Research Seminar Series

The 2022-2023 season of seminars has arrived! 

We are still in the process of inviting some great external speakers, so we hope that as many of you as possible will be able to attend in person or follow on Zoom. 

The seminars will cover a broad range of areas, from biodiversity, evolutionary biology, ecosystems and conservation through to areas of pathogen biology, transmission, epidemiology and modelling. we hope there will be something for everyone. 

Before each seminar an email will go out on our regular channel, as well as social media comms, with details of the speaker, the title, the host and the zoom url. we also hope to introduce post-seminar breakout rooms for individuals and small groups to meet with the speaker via zoom so watch this space for details. the acknowledged start time for the seminars will be 13:00 unless otherwise stated. please also keep checking our institute calendar for updates.

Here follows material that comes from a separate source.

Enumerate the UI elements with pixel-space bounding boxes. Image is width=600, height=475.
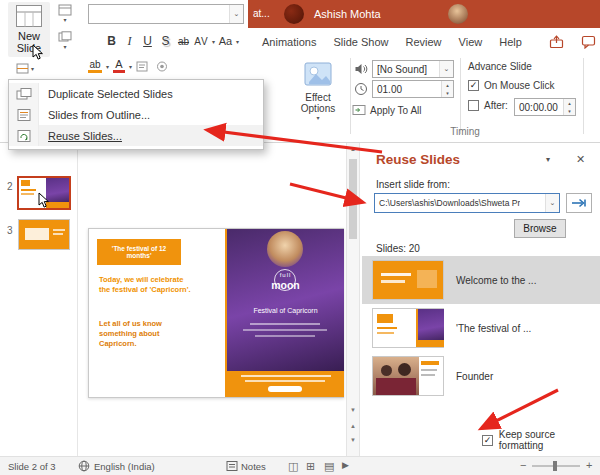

Also see our listing for upcoming internal seminars (friday seminar series) which features talks by phd students and also the postdoc & pi seminars.

We hope to see you all soon...

Dr Blake Morton - University of Hull - Urbanisation of red foxes - Wednesday 23rd of November at 1PM - LT1 Graham Kerr Building

Headshot of Dr Blake MortonTitle: “Does urbanisation encourage wild red foxes (Vulpes vulpes) to exploit unfamiliar food-related objects when first discovered?”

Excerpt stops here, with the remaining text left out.